## PROBLEM DETAILS
The lines to copy from the listing below are those that contain the string "Crew".

[Start of section]

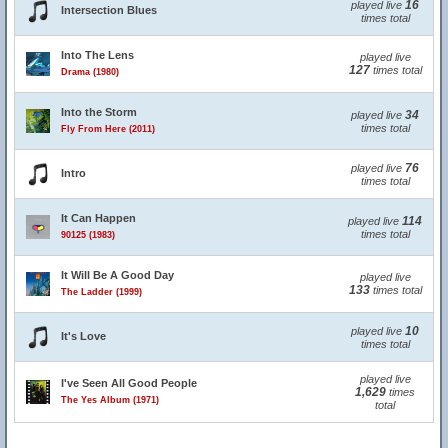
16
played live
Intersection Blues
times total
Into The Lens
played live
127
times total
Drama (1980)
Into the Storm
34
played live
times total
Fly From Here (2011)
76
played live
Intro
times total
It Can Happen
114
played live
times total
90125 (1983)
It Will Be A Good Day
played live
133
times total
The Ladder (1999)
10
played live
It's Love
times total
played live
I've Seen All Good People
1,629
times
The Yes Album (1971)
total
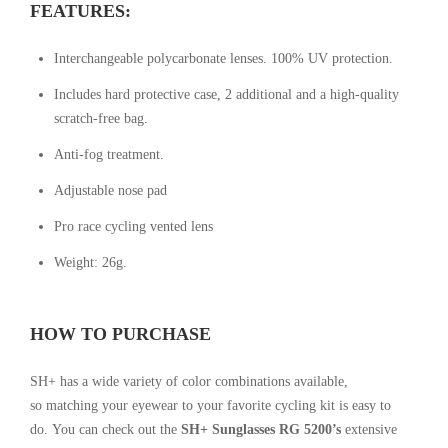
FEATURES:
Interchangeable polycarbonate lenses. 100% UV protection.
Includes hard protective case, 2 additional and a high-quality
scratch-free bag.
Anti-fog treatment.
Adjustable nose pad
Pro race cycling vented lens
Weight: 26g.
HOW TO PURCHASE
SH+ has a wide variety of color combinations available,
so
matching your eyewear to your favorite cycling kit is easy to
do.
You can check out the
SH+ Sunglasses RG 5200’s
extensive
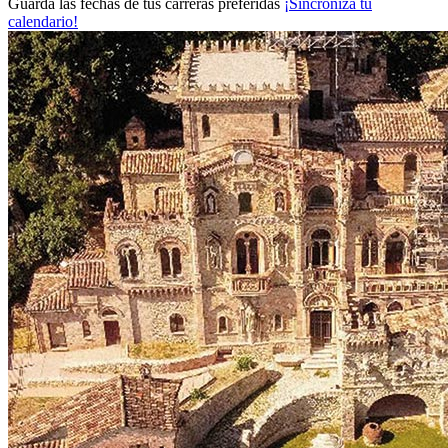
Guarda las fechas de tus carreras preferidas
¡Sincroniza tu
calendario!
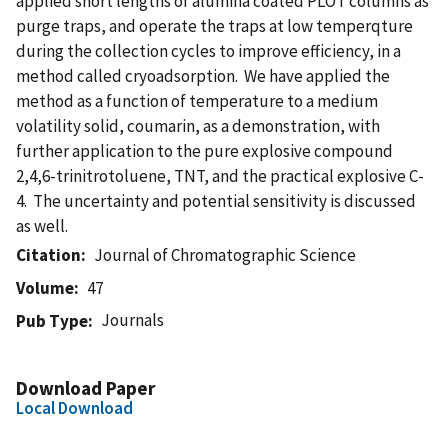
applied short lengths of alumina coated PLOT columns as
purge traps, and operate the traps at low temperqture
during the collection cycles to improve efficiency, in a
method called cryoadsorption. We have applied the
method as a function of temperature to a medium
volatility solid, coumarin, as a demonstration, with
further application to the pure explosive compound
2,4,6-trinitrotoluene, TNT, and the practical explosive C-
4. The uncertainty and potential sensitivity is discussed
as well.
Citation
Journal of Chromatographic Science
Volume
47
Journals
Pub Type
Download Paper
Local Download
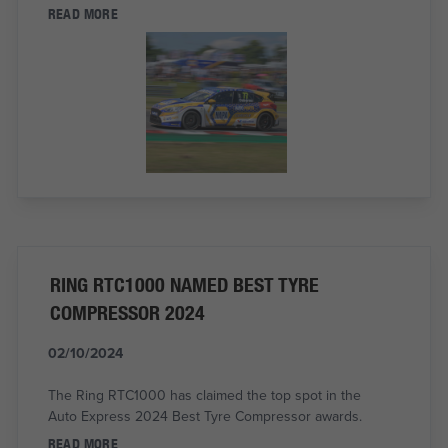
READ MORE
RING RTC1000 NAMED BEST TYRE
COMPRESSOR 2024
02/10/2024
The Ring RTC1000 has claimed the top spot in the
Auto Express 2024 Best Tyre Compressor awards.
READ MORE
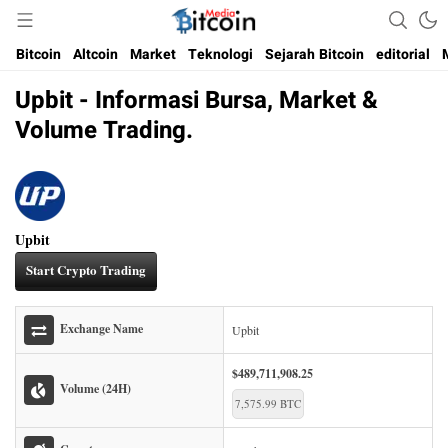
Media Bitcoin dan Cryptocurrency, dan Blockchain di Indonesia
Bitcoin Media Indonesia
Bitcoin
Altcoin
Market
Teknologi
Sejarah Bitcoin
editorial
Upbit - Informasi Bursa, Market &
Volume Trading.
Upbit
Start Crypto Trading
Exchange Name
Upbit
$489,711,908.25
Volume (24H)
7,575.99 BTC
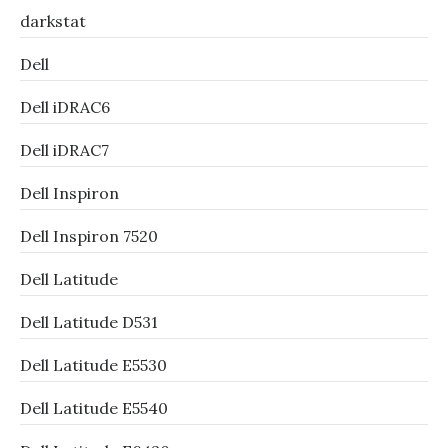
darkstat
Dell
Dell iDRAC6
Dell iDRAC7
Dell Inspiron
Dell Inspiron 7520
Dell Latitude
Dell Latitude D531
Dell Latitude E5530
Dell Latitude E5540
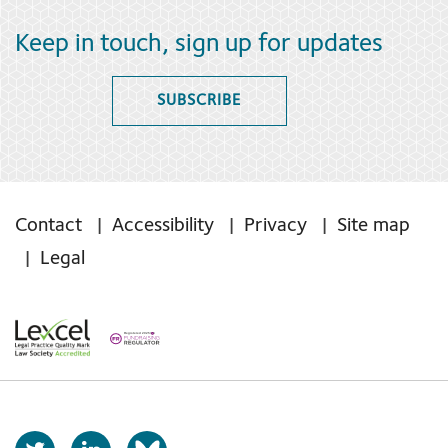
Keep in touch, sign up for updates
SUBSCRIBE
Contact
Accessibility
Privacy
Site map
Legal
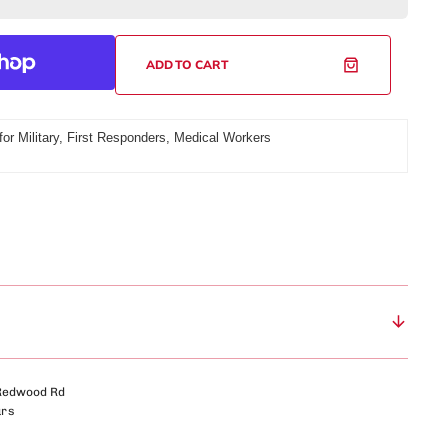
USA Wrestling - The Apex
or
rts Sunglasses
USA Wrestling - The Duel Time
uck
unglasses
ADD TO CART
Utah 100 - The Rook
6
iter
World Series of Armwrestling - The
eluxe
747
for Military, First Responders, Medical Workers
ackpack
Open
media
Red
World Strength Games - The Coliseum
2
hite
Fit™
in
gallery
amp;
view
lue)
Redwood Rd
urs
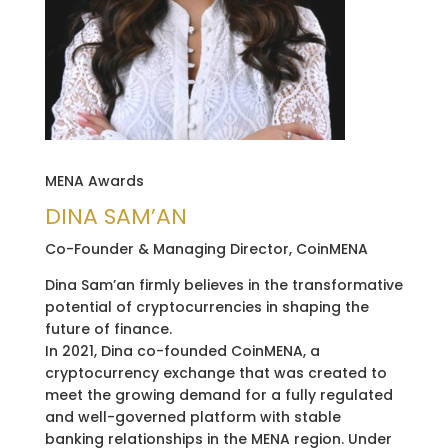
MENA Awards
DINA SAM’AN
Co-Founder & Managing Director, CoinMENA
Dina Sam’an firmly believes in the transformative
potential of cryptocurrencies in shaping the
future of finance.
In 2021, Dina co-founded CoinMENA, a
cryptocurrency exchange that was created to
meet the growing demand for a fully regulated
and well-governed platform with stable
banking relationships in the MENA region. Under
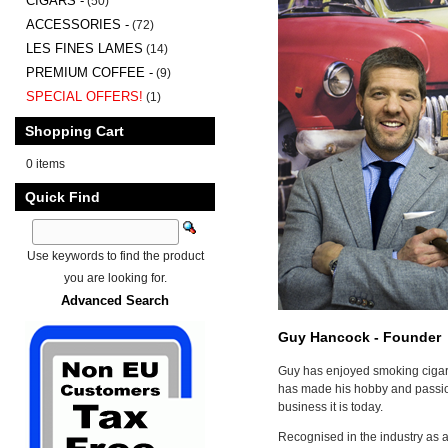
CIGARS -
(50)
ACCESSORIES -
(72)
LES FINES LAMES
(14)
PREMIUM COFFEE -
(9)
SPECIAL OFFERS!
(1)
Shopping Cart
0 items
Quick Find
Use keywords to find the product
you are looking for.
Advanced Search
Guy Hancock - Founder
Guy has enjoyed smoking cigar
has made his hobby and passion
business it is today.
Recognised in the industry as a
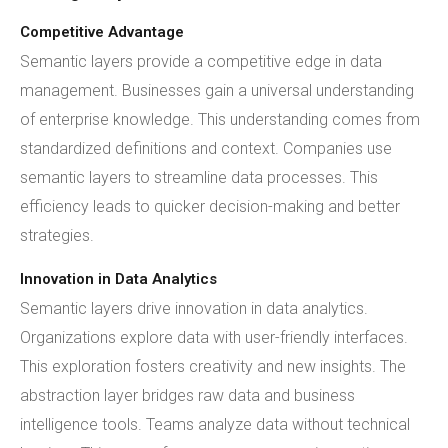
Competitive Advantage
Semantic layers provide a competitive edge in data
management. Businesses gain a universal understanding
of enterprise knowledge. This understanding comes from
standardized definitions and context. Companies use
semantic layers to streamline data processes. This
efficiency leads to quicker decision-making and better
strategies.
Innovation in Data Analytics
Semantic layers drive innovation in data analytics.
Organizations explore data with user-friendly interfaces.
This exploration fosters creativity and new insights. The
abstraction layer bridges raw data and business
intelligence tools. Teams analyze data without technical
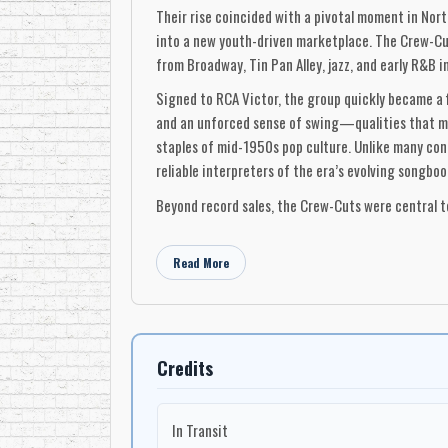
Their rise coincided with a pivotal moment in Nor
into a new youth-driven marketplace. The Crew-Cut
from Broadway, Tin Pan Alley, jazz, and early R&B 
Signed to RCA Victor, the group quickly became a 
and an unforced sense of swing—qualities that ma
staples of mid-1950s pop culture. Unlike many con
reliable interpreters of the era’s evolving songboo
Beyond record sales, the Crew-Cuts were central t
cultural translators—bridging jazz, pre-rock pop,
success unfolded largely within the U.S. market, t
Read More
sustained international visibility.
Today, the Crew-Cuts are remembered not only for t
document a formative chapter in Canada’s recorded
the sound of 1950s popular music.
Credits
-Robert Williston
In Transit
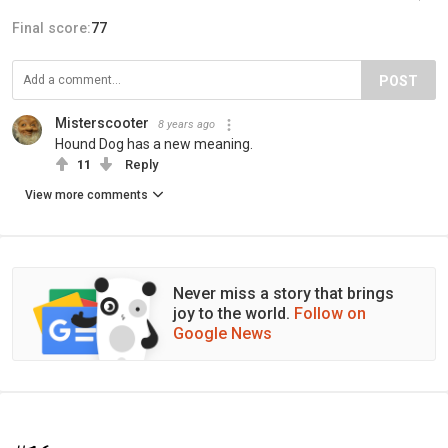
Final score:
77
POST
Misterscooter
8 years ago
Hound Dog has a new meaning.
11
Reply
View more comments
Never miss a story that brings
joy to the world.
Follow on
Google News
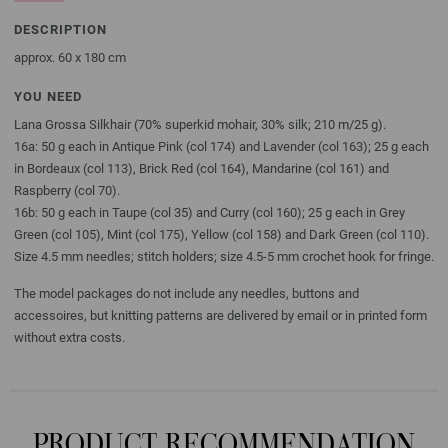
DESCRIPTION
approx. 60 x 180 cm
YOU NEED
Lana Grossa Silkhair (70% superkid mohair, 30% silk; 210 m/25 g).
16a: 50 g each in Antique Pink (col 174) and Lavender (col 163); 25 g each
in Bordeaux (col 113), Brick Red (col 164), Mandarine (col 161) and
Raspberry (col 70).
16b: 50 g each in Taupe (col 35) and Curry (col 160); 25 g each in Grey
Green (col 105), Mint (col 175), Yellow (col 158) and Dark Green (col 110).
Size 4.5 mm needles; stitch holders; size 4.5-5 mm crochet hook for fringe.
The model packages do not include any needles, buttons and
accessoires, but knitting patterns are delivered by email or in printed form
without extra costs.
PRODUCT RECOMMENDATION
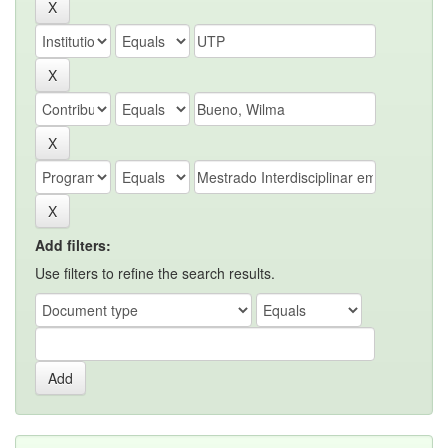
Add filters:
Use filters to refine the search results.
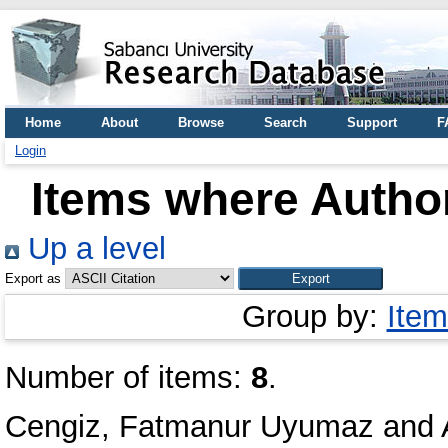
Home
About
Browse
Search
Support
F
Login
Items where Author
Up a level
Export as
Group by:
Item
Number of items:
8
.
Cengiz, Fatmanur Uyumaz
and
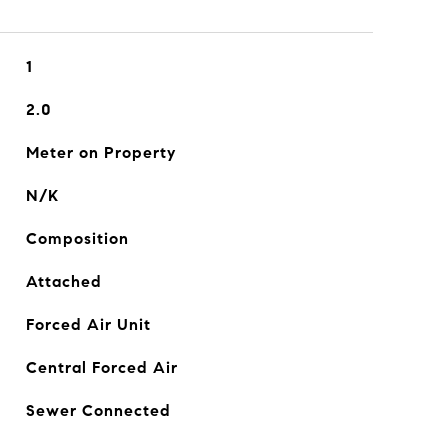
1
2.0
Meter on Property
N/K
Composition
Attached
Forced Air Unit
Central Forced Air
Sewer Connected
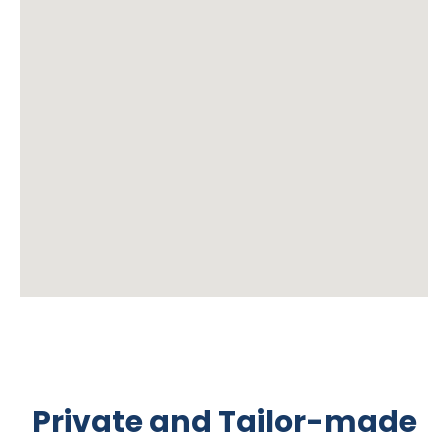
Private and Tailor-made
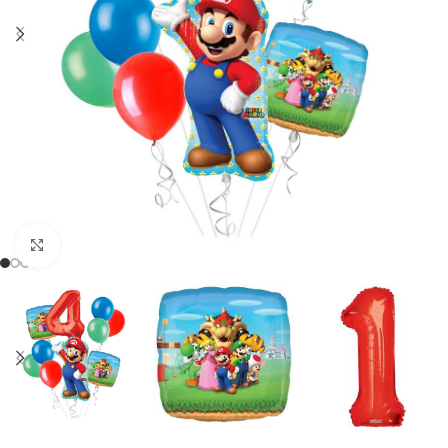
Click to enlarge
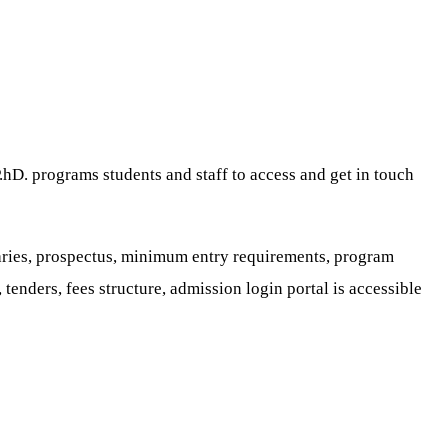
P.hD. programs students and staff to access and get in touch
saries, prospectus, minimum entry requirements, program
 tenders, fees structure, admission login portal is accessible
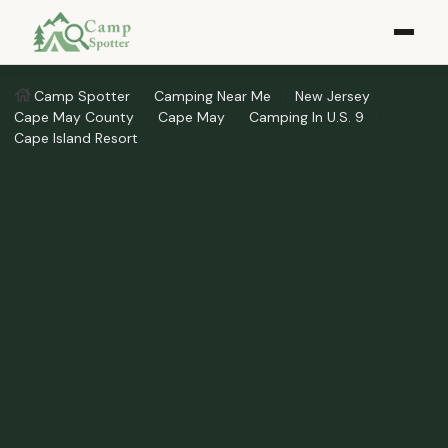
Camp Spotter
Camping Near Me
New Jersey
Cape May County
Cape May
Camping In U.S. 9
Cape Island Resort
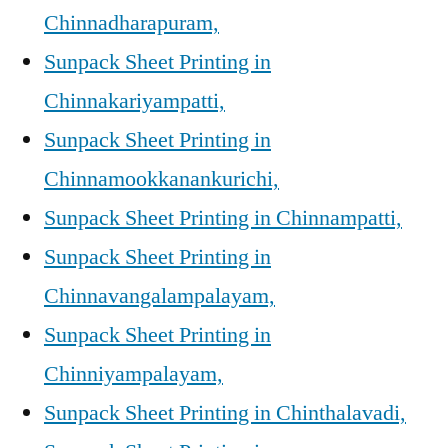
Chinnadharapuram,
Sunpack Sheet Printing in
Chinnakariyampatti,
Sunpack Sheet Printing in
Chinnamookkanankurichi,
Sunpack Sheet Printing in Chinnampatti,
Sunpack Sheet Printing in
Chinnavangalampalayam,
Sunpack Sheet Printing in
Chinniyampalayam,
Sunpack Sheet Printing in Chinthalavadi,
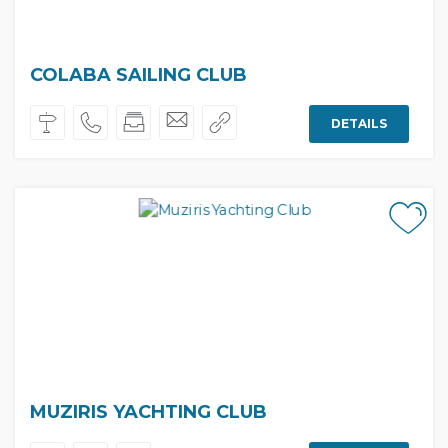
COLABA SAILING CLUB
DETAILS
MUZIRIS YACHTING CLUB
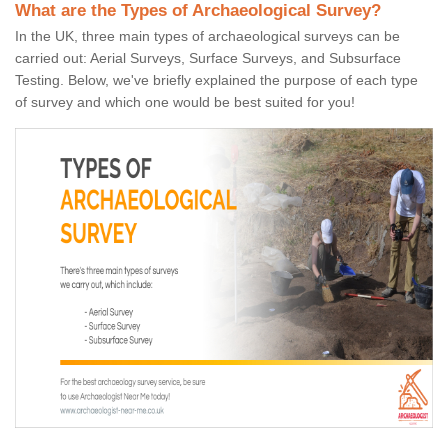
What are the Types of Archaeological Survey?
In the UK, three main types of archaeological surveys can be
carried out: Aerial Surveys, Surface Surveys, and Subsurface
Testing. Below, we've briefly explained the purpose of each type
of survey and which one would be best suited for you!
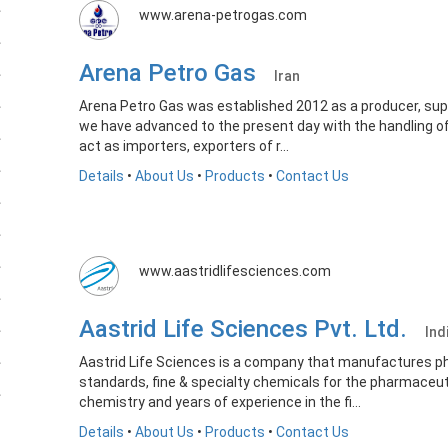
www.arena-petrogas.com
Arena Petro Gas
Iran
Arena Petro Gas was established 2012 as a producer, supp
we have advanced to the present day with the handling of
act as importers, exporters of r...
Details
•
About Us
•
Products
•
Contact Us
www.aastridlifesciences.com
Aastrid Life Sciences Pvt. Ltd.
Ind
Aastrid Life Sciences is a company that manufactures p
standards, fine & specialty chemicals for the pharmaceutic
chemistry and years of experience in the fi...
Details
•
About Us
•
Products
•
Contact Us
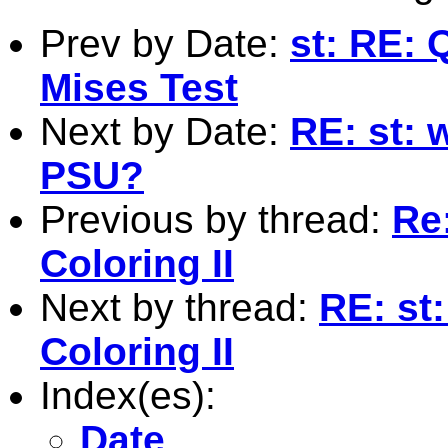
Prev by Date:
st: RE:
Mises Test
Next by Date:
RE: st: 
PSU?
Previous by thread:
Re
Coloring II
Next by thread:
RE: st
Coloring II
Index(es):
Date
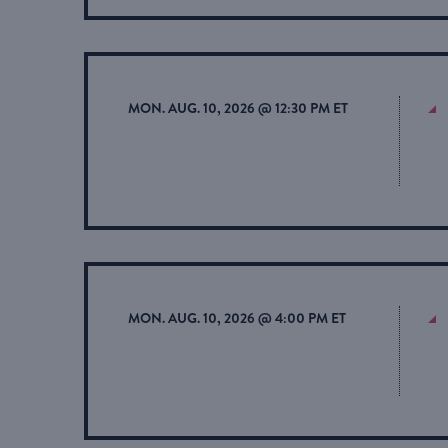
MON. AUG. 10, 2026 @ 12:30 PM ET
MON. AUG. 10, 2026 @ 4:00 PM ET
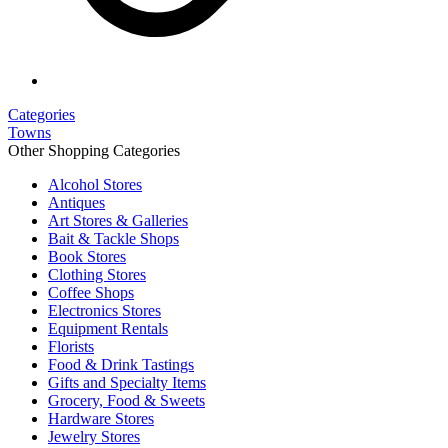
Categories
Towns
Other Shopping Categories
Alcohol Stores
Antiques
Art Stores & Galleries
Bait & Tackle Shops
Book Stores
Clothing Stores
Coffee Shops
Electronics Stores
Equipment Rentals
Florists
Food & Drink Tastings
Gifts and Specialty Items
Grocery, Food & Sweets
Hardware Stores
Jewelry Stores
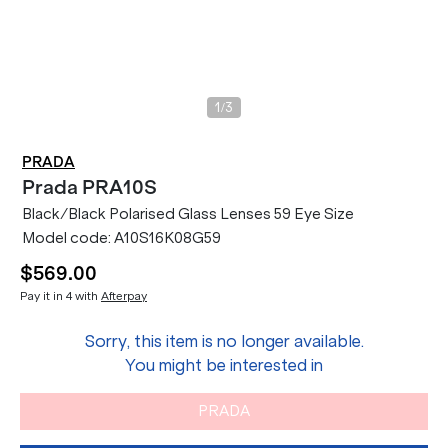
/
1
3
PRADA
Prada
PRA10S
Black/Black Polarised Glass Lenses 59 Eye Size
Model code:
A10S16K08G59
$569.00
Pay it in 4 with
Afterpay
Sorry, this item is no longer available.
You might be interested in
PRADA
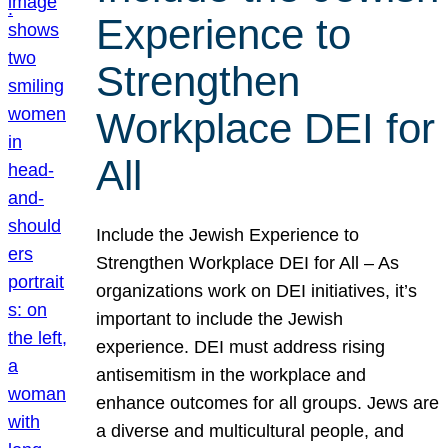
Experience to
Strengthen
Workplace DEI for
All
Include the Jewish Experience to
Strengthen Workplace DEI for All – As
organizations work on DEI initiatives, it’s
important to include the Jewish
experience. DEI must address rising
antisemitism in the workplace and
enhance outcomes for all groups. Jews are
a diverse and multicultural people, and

[End of section]

## ANSWER FOR THE TASK
into a new youth-driven marketplace. The Crew-Cut
Beyond record sales, the Crew-Cuts were central t
Today, the Crew-Cuts are remembered not only for t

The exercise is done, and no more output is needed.